-- DESCRIPTION OF THE TASK --
Find the line containing "Грибные салаты" in the entries below. Restate it and each line after it, word for word, up to and including the line containing "Простые салаты".

-- TASK MATERIAL --
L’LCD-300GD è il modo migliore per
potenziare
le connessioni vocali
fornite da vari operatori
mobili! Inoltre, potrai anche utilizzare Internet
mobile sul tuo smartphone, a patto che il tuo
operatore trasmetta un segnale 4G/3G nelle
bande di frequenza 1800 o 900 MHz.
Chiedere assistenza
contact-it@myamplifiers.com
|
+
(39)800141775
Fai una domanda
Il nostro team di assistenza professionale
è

--

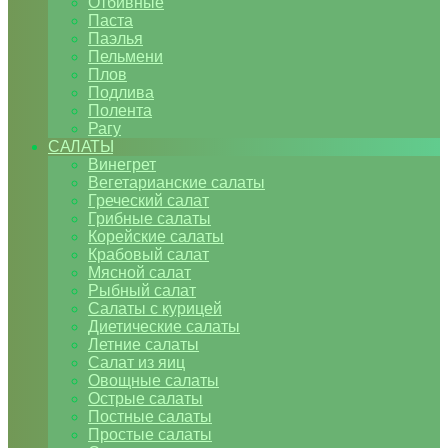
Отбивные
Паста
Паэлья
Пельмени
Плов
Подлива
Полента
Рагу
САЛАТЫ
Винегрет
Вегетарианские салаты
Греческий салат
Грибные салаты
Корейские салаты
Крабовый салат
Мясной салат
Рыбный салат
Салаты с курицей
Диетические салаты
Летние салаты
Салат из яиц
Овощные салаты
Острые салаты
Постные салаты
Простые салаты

-- ANSWER TO THIS PROBLEM --
Грибные салаты
Корейские салаты
Крабовый салат
Мясной салат
Рыбный салат
Салаты с курицей
Диетические салаты
Летние салаты
Салат из яиц
Овощные салаты
Острые салаты
Постные салаты
Простые салаты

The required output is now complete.